Japan’s infection rates remain far below many other countries but the rising number of cases and the possibility of renewed restrictions have put authorities and businesses on edge.

Tokyo is on amber alert, the third most severe in a four rank scale.

Its medical facilities are ranked at the lesser yellow level, indicating they are not in immediate risk of being overwhelmed.

“We will prevent the spread of infection while maintaining daily life,” said Governor Yuriko Koike, Tokyo’s first female governor who is expected to win a second term in an election on Sunday after a campaign dominated by the pandemic.

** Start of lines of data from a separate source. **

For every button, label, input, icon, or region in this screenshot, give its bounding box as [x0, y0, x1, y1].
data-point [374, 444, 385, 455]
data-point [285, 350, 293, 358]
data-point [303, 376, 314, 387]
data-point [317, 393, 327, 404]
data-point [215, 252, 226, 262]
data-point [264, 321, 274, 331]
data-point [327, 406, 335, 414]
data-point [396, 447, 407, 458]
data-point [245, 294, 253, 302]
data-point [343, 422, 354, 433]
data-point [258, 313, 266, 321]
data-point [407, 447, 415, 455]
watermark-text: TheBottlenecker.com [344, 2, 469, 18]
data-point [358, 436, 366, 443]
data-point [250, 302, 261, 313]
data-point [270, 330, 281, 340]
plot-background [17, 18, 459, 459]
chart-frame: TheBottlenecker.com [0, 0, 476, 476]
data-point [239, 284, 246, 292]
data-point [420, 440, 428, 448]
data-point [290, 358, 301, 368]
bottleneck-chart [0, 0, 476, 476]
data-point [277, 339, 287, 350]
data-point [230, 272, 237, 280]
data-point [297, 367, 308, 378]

Preventive measures have already pushed Japan’s economy into a recession in the first quarter, with a deeper contraction expected in the April-June quarter.

The state of emergency gave governors of Japan’s 47 prefectures stronger legal authority to urge people to stay home and businesses to close, but there were no fines or arrests for non-compliance.

The government is considering revising the law to strengthen enforcement of lockdown requests, Jiji news agency reported, adding that it would aim to submit a bill before or during the ordinary session of parliament next year.

• A Japanese performance group is starting a run of drive-in horror shows for people who are scared of catching the coronavirus but still want to get close-up frights from ghouls and zombies.

Audience members will drive into a garage in Tokyo, one car at a time, and listen to a murder story and sound effects blared out of speakers, as actors dressed as monsters bang on the side of the vehicle and spray fake blood over the windows.

The performance group Kowagarasetai – which roughly translates as the “scare squad” – is hoping to frighten as many as 11 carloads of people a day at weekends in July and hopefully August, coordinator Kenta Iawana said.